Q:WHAT PIECE OF ADVICE WOULD YOU GIVE YOUR TWENTY-YEAR OLD SELF?

If I had to go back and give a younger version of myself one word of advice it would be: “Relax.” It’s almost preposterous how intensely, passionately, anxiously I was worked up about certain things—how seriously I took things that, in retrospect, matter so little that I don’t even remember them. Of course, earnestness, commitment, and ambition are virtues (more so than their opposites, anyway) but taken too far they become liabilities, to happiness and objectivity most of all.

Q: WHAT LESSONS HAVE YOU LEARNED FROM FITNESS THAT HAVE SERVED YOU THROUGHOUT YOUR LIFE?

There’s an experience familiar to every runner. You come up on another runner, you make a move to pass them on the right, and as you do, they speed up. The instinct, when you’re challenged, is to chase after them. But if you do, you’ve already lost. Emerson said that “there is a time in every man’s education when he arrives at the conviction that envy is ignorance; that imitation is suicide.” It’s accepting the imposition of another’s will on a run or during a workout that is suicide. You exercise to define yourself, and when you allow a short term challenge to alter your pace and long term strategy, you’ve just been defined by someone else. What I’ve learned is that if you continue at the pace you set for yourself, 9 times out of 10 you walk away the winner. In fitness and in life, the race to run is against yourself. Competition, as Peter Thiel has said, is for losers.
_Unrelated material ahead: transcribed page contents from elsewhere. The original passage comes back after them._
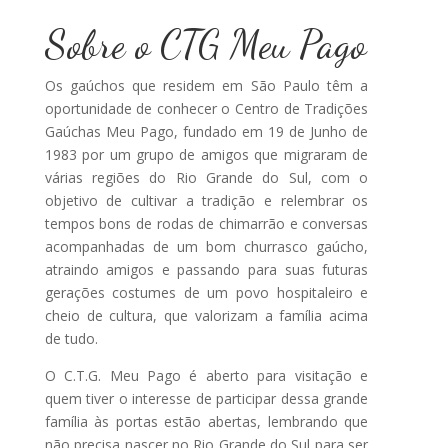
Sobre o CTG Meu Pago
Os gaúchos que residem em São Paulo têm a
oportunidade de conhecer o Centro de Tradições
Gaúchas Meu Pago, fundado em 19 de Junho de
1983 por um grupo de amigos que migraram de
várias regiões do Rio Grande do Sul, com o
objetivo de cultivar a tradição e relembrar os
tempos bons de rodas de chimarrão e conversas
acompanhadas de um bom churrasco gaúcho,
atraindo amigos e passando para suas futuras
gerações costumes de um povo hospitaleiro e
cheio de cultura, que valorizam a família acima
de tudo.
O C.T.G. Meu Pago é aberto para visitação e
quem tiver o interesse de participar dessa grande
família às portas estão abertas, lembrando que
não precisa nascer no Rio Grande do Sul para ser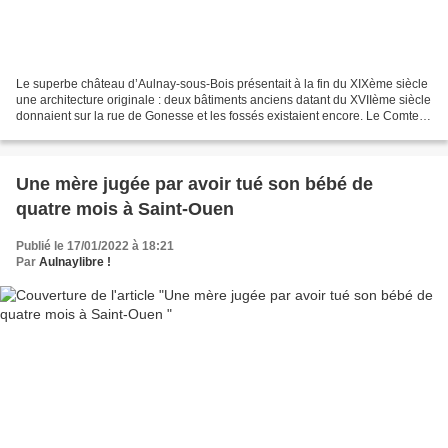
Le superbe château d’Aulnay-sous-Bois présentait à la fin du XIXème siècle
une architecture originale : deux bâtiments anciens datant du XVIIème siècle
donnaient sur la rue de Gonesse et les fossés existaient encore. Le Comte
de Gourgue compléta l’ensemble...
Une mère jugée par avoir tué son bébé de
quatre mois à Saint-Ouen
Publié le 17/01/2022 à 18:21
Par
Aulnaylibre !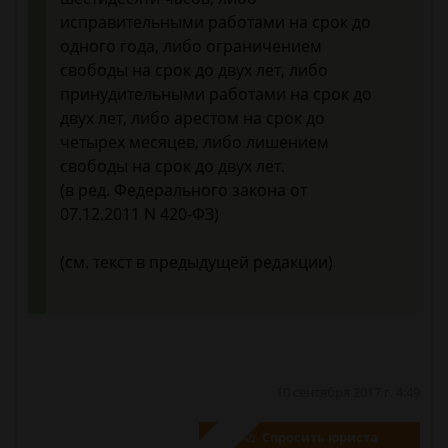
исправительными работами на срок до
одного года, либо ограничением
свободы на срок до двух лет, либо
принудительными работами на срок до
двух лет, либо арестом на срок до
четырех месяцев, либо лишением
свободы на срок до двух лет.
(в ред. Федерального закона от
07.12.2011 N 420-ФЗ)
(см. текст в предыдущей редакции)
10 сентября 2017 г. 4:49
Спросить юриста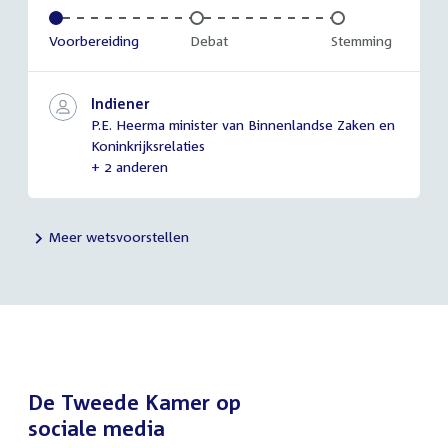
Voltooid:
Voorbereiding
Onvoltooid:
Debat
Onvoltooid:
Stemming
Indiener
P.E. Heerma minister van Binnenlandse Zaken en
Koninkrijksrelaties
+ 2 anderen
Meer wetsvoorstellen
De Tweede Kamer op
sociale media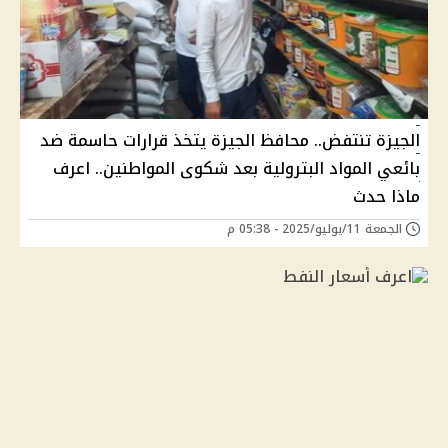
الجيزة تنتفض.. محافظ الجيزة يتخذ قرارات حاسمة ضد
بائعي المواد البترولية بعد شكوى المواطنين.. اعرف
ماذا حدث
الجمعة 11/يوليو/2025 - 05:38 م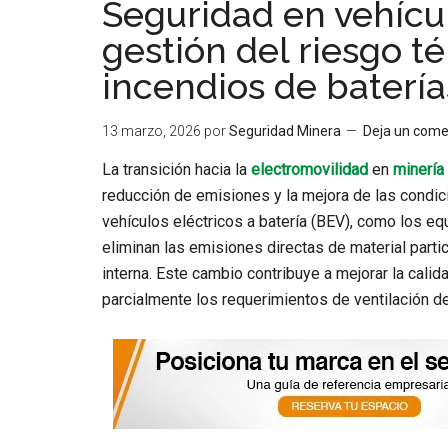
Seguridad en vehícul
gestión del riesgo t
incendios de batería
13 marzo, 2026
por
Seguridad Minera
Deja un come
La transición hacia la
electromovilidad
en
minería
reducción de emisiones y la mejora de las condic
vehículos eléctricos a batería (BEV), como los e
eliminan las emisiones directas de material part
interna. Este cambio contribuye a mejorar la calid
parcialmente los requerimientos de ventilación de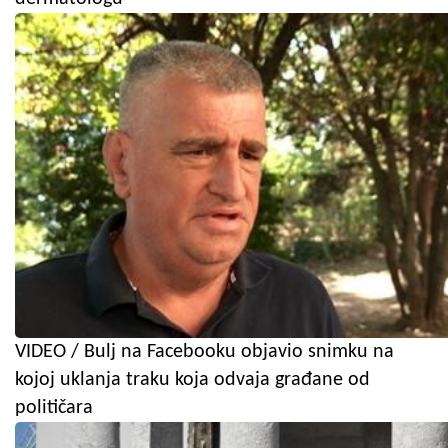
VIDEO / Bulj na Facebooku objavio snimku na
kojoj uklanja traku koja odvaja građane od
političara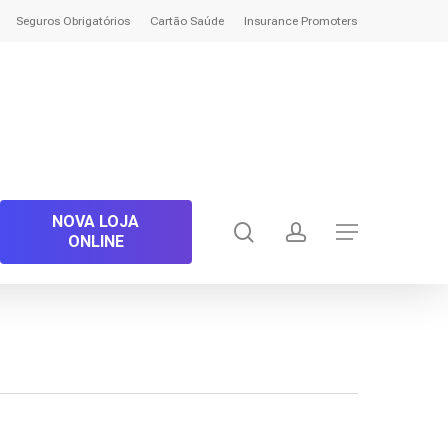
Seguros Obrigatórios
Cartão Saúde
Insurance Promoters
NOVA LOJA
search
account
Menu
ONLINE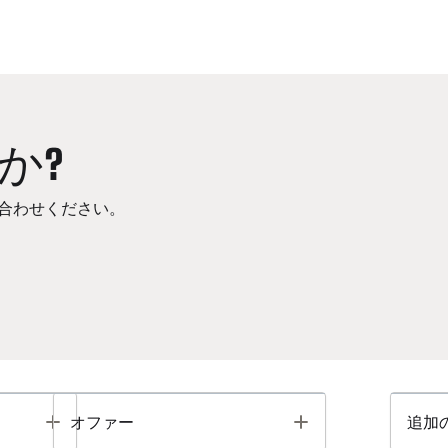
か?
合わせください。
Toggle
Toggle
オファー
追加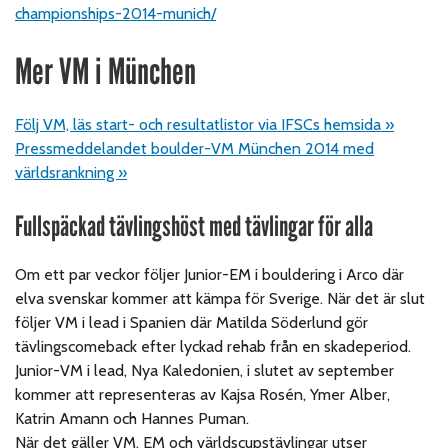
championships-2014-munich/
Mer VM i München
Följ VM, läs start- och resultatlistor via IFSCs hemsida »
Pressmeddelandet boulder-VM München 2014 med
världsrankning »
Fullspäckad tävlingshöst med tävlingar för alla
Om ett par veckor följer Junior-EM i bouldering i Arco där
elva svenskar kommer att kämpa för Sverige. När det är slut
följer VM i lead i Spanien där Matilda Söderlund gör
tävlingscomeback efter lyckad rehab från en skadeperiod.
Junior-VM i lead, Nya Kaledonien, i slutet av september
kommer att representeras av Kajsa Rosén, Ymer Alber,
Katrin Amann och Hannes Puman.
När det gäller VM, EM och världscupstävlingar utser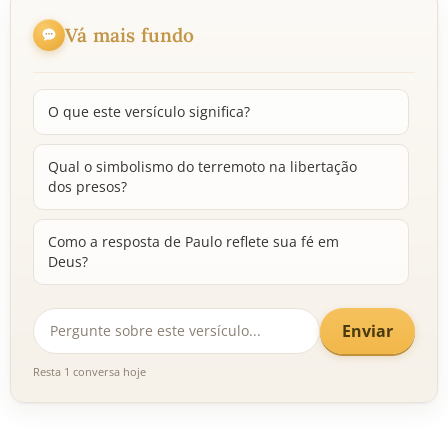
Vá mais fundo
O que este versículo significa?
Qual o simbolismo do terremoto na libertação
dos presos?
Como a resposta de Paulo reflete sua fé em
Deus?
Enviar
Resta 1 conversa hoje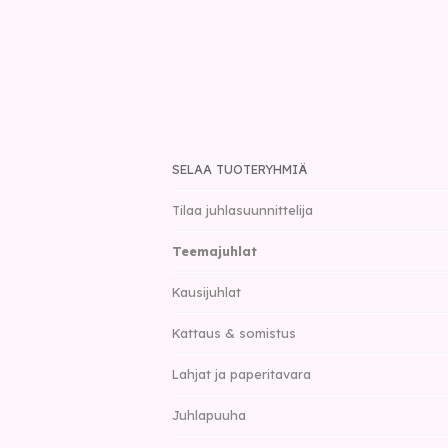
SELAA TUOTERYHMIÄ
Tilaa juhlasuunnittelija
Teemajuhlat
Kausijuhlat
Kattaus & somistus
Lahjat ja paperitavara
Juhlapuuha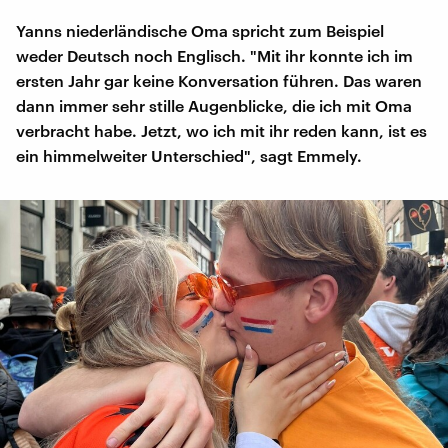
Yanns niederländische Oma spricht zum Beispiel
weder Deutsch noch Englisch. "Mit ihr konnte ich im
ersten Jahr gar keine Konversation führen. Das waren
dann immer sehr stille Augenblicke, die ich mit Oma
verbracht habe. Jetzt, wo ich mit ihr reden kann, ist es
ein himmelweiter Unterschied", sagt Emmely.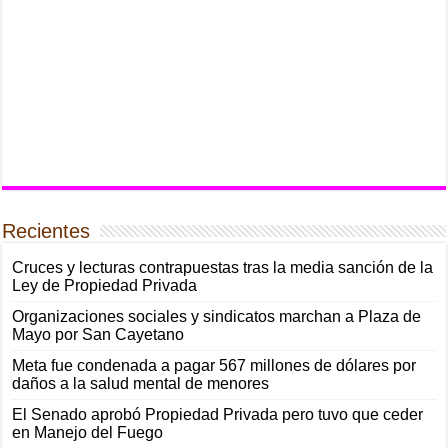
Recientes
Cruces y lecturas contrapuestas tras la media sanción de la
Ley de Propiedad Privada
Organizaciones sociales y sindicatos marchan a Plaza de
Mayo por San Cayetano
Meta fue condenada a pagar 567 millones de dólares por
daños a la salud mental de menores
El Senado aprobó Propiedad Privada pero tuvo que ceder
en Manejo del Fuego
Q: WITH ANY NEW MODALITY YOU GET INTO, HOW DO YOU APPROACH IT IN ORDER TO MASTER?

Robert Greene’s metaphor for mastery is being on the inside of something. When we start a new sport, when we get our first job, when we approach a field we haven’t yet studied, we are on the outside of. But as we put in the work, as we familiarize ourselves with every component, as we develop our intuitive field, we eventually make our way to this inside. This is a metaphor from Robert I think about constantly. I don’t want to be an outsider on anything I do, I want to make my way inside it.

Q: WHY DO YOU PRIORITIZE FITNESS IN YOUR LIFE?

Because I love it and because it makes me better at my job. There is a timeless link between writing and running. Professional writers quickly learn one reality of the job: you have more bad days than good. It’s the rare day that the writer finds that the words come out exactly the way they were in their head. In fact, it’s usually the opposite—one is disappointed, distracted, struggling, committed but unproductive. But exercise—especially running—is the opposite. A run is almost always good. Running is predictable, dependable, satisfying and thus a counterbalance for the mercurial muses of the creative professional. And I can also say that most of my biggest breakthroughs as a writer came after I had stopped writing and gone running.

Q: WHAT’S THE ONE WORKOUT YOU ALWAYS DREAD? WHAT’S THE ONE WORKOUT YOU ALWAYS LOOK FORWARD TO? WHY?

I’m not sure there is a workout I particularly dread or a workout I particularly look forward to. I lace up my shoes each day because it’s precisely the opposite of what my body tells me it wants—that’s my motivation.

Q: WHAT’S ON YOUR FITNESS BUCKET LIST?

I’d like to do the run Haruki Murakami talks about in What I Talk About When I Talk About Running—the original marathon from Marathon To Athens.

Q: WHAT IDEA, PERSON OR BOOK HAS BEEN THE MOST INFLUENTIAL IN YOUR LIFE? WHY?

When I was 19 years old, I asked someone I admired if he had any book recommendations. He suggested the Stoics. That recommendation has really directed the course of my life since. Meditations by Marcus Aurelius was what the economist Tyler Cowen calls a “quake book” for me. It shook everything I thought I knew about the world. After Marcus, I read Seneca and Epictetus and then some of the more modern Stoic scholars like Pierre Hadot and Donald Robertson. It’s been more than 15 years now, but I still get something new out of the books every time I turn to them.